SUPPLIED DATA:

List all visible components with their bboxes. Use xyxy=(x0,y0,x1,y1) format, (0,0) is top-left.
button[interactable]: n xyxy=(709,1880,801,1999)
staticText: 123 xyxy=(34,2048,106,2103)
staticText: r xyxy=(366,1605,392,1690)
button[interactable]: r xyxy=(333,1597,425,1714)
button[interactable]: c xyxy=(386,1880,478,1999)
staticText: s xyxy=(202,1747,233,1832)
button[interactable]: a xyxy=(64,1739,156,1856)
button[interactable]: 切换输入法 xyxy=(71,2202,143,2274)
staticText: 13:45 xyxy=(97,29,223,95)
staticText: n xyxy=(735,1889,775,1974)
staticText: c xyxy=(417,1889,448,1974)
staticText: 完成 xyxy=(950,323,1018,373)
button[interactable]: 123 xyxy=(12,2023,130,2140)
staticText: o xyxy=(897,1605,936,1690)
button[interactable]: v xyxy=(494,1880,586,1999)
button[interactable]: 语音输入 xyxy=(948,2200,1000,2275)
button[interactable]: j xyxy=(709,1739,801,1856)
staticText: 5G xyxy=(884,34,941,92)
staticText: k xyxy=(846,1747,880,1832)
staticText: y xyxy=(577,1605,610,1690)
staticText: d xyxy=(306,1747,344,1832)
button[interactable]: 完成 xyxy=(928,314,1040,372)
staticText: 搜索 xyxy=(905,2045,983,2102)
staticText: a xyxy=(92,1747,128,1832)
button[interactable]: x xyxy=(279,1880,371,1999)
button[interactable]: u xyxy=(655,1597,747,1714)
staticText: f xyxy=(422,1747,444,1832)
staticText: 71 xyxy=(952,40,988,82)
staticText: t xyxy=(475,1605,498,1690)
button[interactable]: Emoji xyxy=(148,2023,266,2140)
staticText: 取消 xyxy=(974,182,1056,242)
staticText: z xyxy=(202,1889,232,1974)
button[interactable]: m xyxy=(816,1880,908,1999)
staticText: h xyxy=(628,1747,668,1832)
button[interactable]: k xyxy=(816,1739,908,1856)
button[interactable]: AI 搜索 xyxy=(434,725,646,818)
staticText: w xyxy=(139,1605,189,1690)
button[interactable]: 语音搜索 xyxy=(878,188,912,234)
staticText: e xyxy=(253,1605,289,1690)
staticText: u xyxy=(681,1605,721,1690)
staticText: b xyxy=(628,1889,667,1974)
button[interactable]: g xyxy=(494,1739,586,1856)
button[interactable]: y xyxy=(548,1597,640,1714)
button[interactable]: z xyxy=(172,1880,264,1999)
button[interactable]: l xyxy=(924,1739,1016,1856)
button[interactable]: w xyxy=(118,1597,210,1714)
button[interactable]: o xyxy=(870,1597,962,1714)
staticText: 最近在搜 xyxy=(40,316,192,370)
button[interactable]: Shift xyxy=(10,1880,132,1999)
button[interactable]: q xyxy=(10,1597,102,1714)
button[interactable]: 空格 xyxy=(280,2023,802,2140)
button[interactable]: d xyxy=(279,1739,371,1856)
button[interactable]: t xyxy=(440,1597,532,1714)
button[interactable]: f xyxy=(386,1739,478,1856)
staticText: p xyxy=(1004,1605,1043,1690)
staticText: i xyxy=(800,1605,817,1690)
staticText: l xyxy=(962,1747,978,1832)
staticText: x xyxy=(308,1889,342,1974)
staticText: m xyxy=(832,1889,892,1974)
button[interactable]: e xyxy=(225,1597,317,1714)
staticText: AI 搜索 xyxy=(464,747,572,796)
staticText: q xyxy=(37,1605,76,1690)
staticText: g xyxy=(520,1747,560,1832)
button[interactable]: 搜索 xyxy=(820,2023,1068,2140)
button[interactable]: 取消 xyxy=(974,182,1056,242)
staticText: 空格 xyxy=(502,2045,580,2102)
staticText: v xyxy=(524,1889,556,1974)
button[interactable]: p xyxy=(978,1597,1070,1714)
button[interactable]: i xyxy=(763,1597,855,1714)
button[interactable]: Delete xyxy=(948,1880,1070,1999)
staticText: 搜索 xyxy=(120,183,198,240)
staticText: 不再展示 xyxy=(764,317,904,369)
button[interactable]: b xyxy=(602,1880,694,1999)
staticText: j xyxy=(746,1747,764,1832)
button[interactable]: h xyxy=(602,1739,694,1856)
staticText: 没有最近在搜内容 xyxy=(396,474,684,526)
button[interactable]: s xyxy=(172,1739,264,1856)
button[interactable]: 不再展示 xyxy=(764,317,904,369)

ASSIGNED TASK: Please return the full set of records exactly as given above.

RESULT OF THIS TASK:
List all visible components with their bboxes. Use xyxy=(x0,y0,x1,y1) format, (0,0) is top-left.
button[interactable]: n xyxy=(709,1880,801,1999)
staticText: 123 xyxy=(34,2048,106,2103)
staticText: r xyxy=(366,1605,392,1690)
button[interactable]: r xyxy=(333,1597,425,1714)
button[interactable]: c xyxy=(386,1880,478,1999)
staticText: s xyxy=(202,1747,233,1832)
button[interactable]: a xyxy=(64,1739,156,1856)
button[interactable]: 切换输入法 xyxy=(71,2202,143,2274)
staticText: 13:45 xyxy=(97,29,223,95)
staticText: n xyxy=(735,1889,775,1974)
staticText: c xyxy=(417,1889,448,1974)
staticText: 完成 xyxy=(950,323,1018,373)
button[interactable]: 123 xyxy=(12,2023,130,2140)
staticText: o xyxy=(897,1605,936,1690)
button[interactable]: v xyxy=(494,1880,586,1999)
button[interactable]: 语音输入 xyxy=(948,2200,1000,2275)
button[interactable]: j xyxy=(709,1739,801,1856)
staticText: 5G xyxy=(884,34,941,92)
staticText: k xyxy=(846,1747,880,1832)
staticText: y xyxy=(577,1605,610,1690)
staticText: d xyxy=(306,1747,344,1832)
button[interactable]: 完成 xyxy=(928,314,1040,372)
staticText: 搜索 xyxy=(905,2045,983,2102)
staticText: a xyxy=(92,1747,128,1832)
button[interactable]: x xyxy=(279,1880,371,1999)
button[interactable]: u xyxy=(655,1597,747,1714)
staticText: f xyxy=(422,1747,444,1832)
staticText: 71 xyxy=(952,40,988,82)
staticText: t xyxy=(475,1605,498,1690)
button[interactable]: Emoji xyxy=(148,2023,266,2140)
staticText: 取消 xyxy=(974,182,1056,242)
staticText: z xyxy=(202,1889,232,1974)
button[interactable]: m xyxy=(816,1880,908,1999)
staticText: h xyxy=(628,1747,668,1832)
button[interactable]: k xyxy=(816,1739,908,1856)
button[interactable]: AI 搜索 xyxy=(434,725,646,818)
staticText: w xyxy=(139,1605,189,1690)
button[interactable]: 语音搜索 xyxy=(878,188,912,234)
staticText: e xyxy=(253,1605,289,1690)
staticText: u xyxy=(681,1605,721,1690)
staticText: b xyxy=(628,1889,667,1974)
button[interactable]: g xyxy=(494,1739,586,1856)
button[interactable]: y xyxy=(548,1597,640,1714)
button[interactable]: z xyxy=(172,1880,264,1999)
button[interactable]: l xyxy=(924,1739,1016,1856)
button[interactable]: w xyxy=(118,1597,210,1714)
button[interactable]: o xyxy=(870,1597,962,1714)
staticText: 最近在搜 xyxy=(40,316,192,370)
button[interactable]: Shift xyxy=(10,1880,132,1999)
button[interactable]: q xyxy=(10,1597,102,1714)
button[interactable]: 空格 xyxy=(280,2023,802,2140)
button[interactable]: d xyxy=(279,1739,371,1856)
button[interactable]: t xyxy=(440,1597,532,1714)
button[interactable]: f xyxy=(386,1739,478,1856)
staticText: p xyxy=(1004,1605,1043,1690)
staticText: i xyxy=(800,1605,817,1690)
staticText: l xyxy=(962,1747,978,1832)
staticText: x xyxy=(308,1889,342,1974)
staticText: m xyxy=(832,1889,892,1974)
button[interactable]: e xyxy=(225,1597,317,1714)
staticText: AI 搜索 xyxy=(464,747,572,796)
staticText: q xyxy=(37,1605,76,1690)
staticText: g xyxy=(520,1747,560,1832)
button[interactable]: 搜索 xyxy=(820,2023,1068,2140)
button[interactable]: 取消 xyxy=(974,182,1056,242)
staticText: 空格 xyxy=(502,2045,580,2102)
staticText: v xyxy=(524,1889,556,1974)
button[interactable]: p xyxy=(978,1597,1070,1714)
button[interactable]: i xyxy=(763,1597,855,1714)
button[interactable]: Delete xyxy=(948,1880,1070,1999)
staticText: 搜索 xyxy=(120,183,198,240)
staticText: 不再展示 xyxy=(764,317,904,369)
button[interactable]: b xyxy=(602,1880,694,1999)
staticText: j xyxy=(746,1747,764,1832)
button[interactable]: h xyxy=(602,1739,694,1856)
staticText: 没有最近在搜内容 xyxy=(396,474,684,526)
button[interactable]: s xyxy=(172,1739,264,1856)
button[interactable]: 不再展示 xyxy=(764,317,904,369)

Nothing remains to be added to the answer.